- Excerpted records:

-------

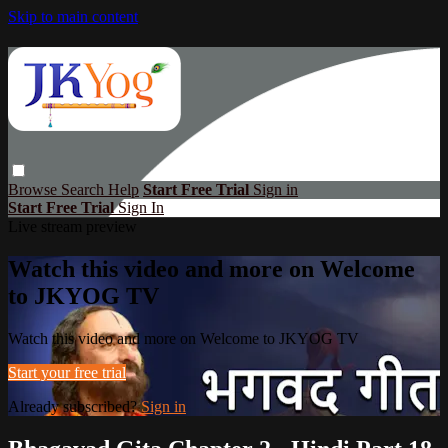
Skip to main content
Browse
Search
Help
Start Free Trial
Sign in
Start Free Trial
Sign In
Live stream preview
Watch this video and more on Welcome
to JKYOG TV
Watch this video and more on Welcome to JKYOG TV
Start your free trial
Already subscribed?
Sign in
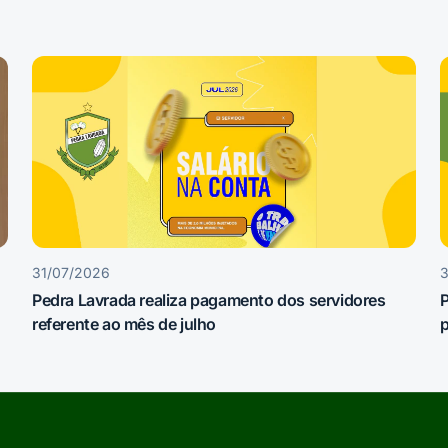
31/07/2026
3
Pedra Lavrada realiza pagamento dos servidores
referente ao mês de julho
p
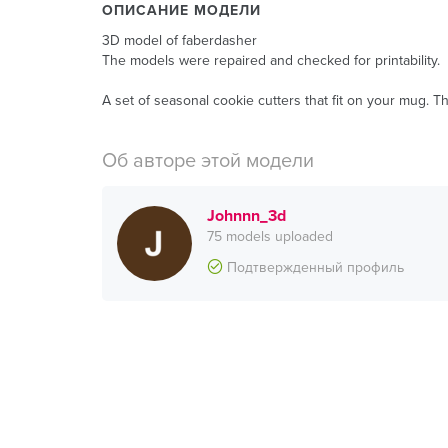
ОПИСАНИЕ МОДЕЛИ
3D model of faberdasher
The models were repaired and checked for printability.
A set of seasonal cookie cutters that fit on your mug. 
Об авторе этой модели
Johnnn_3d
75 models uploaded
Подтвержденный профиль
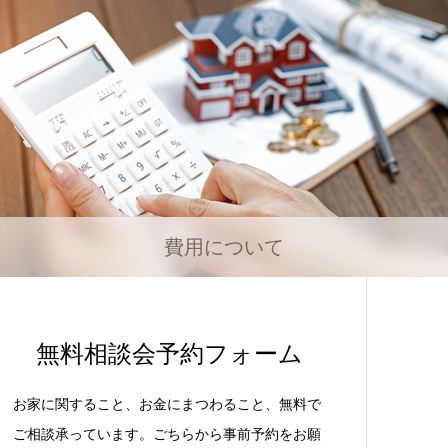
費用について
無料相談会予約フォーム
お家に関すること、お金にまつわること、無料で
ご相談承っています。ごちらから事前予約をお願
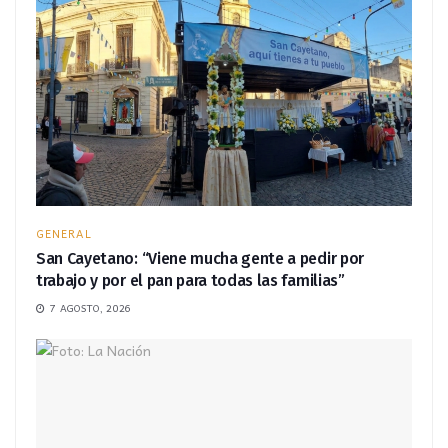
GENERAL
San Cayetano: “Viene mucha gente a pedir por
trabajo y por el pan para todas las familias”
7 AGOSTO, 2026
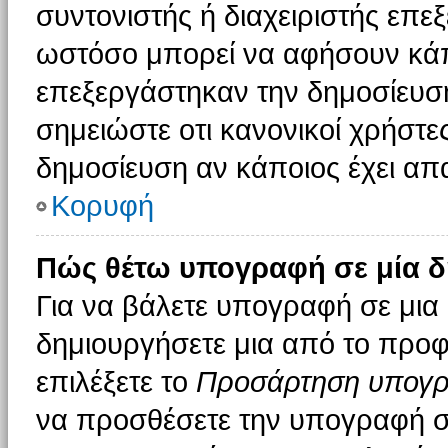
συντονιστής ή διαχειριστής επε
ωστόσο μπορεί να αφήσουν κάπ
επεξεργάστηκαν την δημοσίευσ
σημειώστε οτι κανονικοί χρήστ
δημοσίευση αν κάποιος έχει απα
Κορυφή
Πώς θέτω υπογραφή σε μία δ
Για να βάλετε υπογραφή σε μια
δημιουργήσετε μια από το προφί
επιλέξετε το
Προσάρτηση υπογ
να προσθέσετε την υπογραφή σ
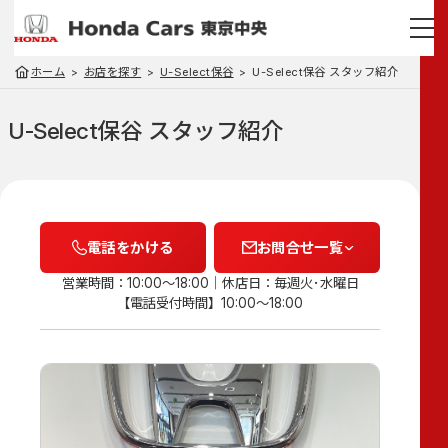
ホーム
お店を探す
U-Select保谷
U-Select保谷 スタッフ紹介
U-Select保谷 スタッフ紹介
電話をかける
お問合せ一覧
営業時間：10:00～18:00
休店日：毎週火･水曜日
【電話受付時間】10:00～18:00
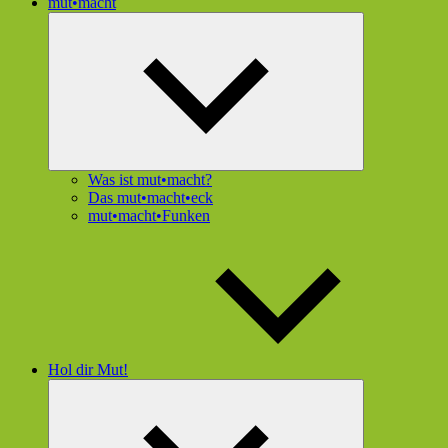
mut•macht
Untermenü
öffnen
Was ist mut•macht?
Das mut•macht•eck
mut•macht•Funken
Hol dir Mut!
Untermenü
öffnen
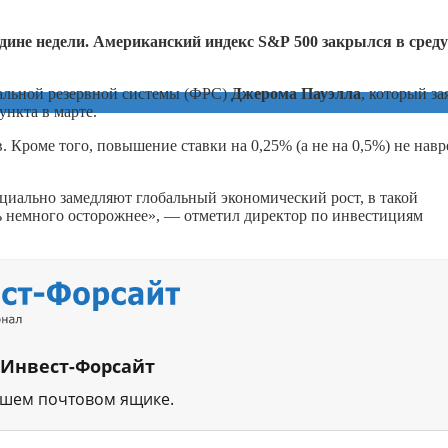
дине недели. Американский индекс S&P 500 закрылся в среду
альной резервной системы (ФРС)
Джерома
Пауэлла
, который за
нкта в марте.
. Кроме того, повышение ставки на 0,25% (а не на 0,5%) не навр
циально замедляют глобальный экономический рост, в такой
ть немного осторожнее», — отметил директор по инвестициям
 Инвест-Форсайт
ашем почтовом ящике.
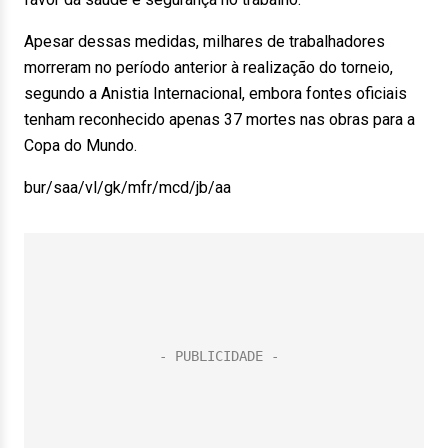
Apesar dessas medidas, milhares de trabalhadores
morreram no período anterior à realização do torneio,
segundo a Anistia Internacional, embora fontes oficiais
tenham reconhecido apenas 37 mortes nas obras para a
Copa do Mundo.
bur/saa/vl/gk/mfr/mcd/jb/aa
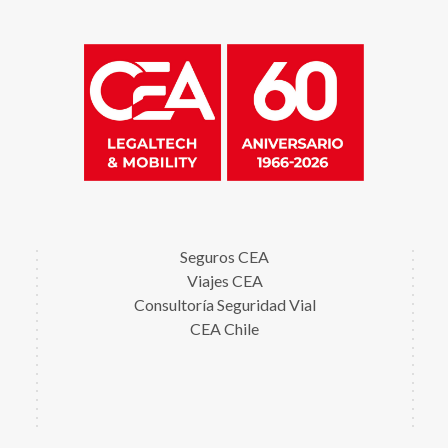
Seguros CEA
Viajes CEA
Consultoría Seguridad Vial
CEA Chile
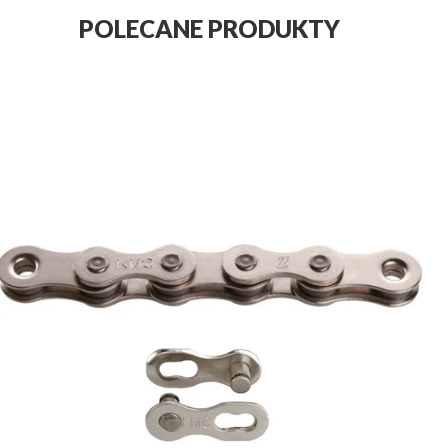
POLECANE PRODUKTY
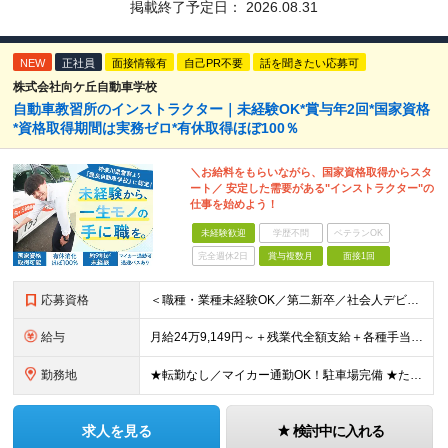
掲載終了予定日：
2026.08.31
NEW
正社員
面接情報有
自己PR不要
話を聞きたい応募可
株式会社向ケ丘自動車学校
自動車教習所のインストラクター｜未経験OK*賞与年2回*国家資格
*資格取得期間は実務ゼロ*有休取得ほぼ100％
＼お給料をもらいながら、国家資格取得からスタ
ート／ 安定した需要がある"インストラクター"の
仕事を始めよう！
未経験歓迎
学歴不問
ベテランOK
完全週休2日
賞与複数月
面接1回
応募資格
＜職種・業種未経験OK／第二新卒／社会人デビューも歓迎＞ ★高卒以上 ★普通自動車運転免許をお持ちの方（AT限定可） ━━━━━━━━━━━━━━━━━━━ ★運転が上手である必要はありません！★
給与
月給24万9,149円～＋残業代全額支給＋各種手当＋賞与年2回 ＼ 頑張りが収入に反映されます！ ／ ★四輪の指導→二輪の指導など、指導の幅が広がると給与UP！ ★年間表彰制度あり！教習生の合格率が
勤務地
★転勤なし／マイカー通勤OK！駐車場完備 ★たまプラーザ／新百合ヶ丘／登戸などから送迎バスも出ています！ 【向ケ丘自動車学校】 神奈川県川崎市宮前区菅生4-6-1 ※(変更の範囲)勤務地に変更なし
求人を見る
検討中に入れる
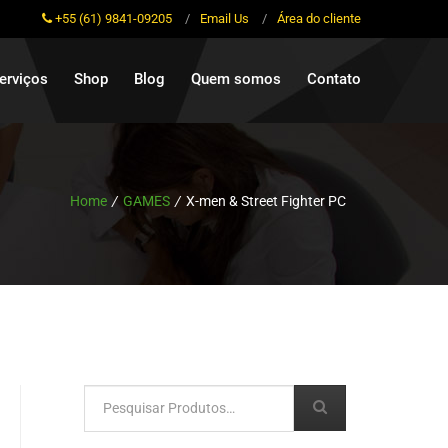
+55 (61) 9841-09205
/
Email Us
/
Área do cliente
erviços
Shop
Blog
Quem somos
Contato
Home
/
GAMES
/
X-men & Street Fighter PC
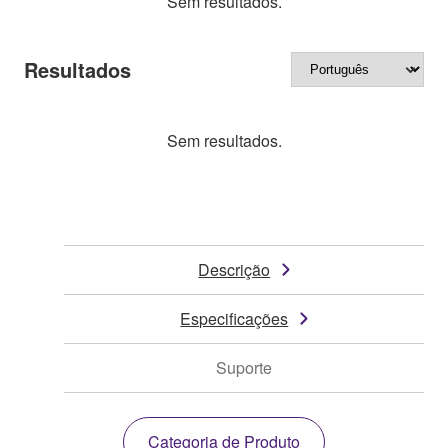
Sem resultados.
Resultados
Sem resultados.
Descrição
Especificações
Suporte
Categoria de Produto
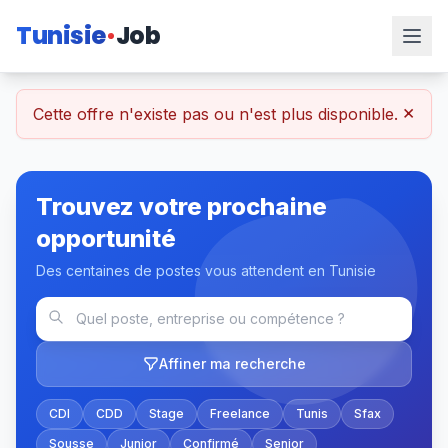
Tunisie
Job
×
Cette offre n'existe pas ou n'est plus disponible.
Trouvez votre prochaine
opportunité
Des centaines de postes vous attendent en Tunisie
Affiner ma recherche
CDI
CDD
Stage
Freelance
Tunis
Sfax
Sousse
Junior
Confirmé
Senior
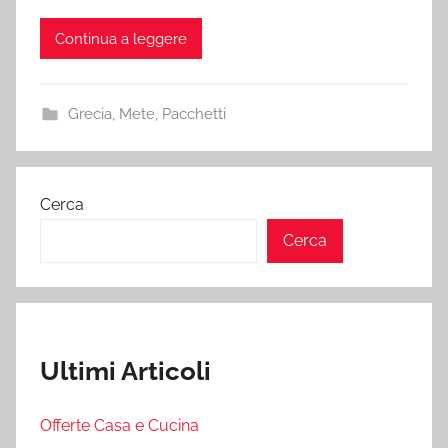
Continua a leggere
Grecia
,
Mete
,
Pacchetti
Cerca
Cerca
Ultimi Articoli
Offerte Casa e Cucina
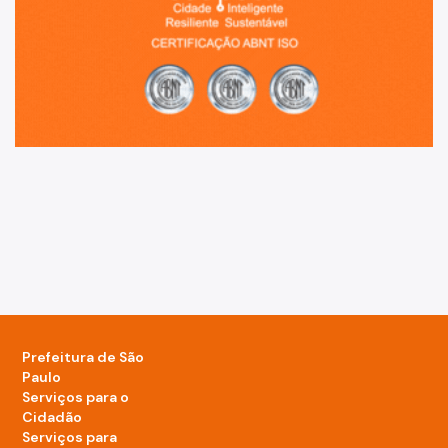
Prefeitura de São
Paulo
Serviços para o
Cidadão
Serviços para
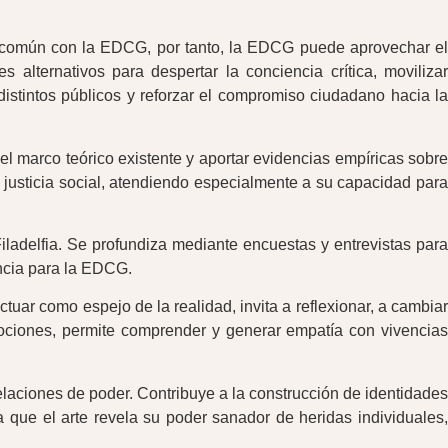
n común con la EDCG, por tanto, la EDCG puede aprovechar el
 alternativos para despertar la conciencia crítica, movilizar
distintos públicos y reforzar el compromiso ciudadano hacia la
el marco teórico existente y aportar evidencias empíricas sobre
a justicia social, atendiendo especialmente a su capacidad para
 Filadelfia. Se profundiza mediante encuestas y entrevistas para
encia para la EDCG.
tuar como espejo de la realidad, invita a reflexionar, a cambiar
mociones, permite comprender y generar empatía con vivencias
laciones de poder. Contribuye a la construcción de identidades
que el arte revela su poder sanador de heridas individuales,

-------

- About this exercise: The reply should hold exactly the lines above, starting at the line with "нкта в марте." and ending at the line with "morreram no período", and no pictures.

- Output of the task:
нкта в марте.
. Кроме того, повышение ставки на 0,25% (а не на 0,5%) не навр
циально замедляют глобальный экономический рост, в такой
ть немного осторожнее», — отметил директор по инвестициям
 Инвест-Форсайт
ашем почтовом ящике.
Apesar dessas medidas, milhares de trabalhadores
morreram no período anterior à realização do torneio,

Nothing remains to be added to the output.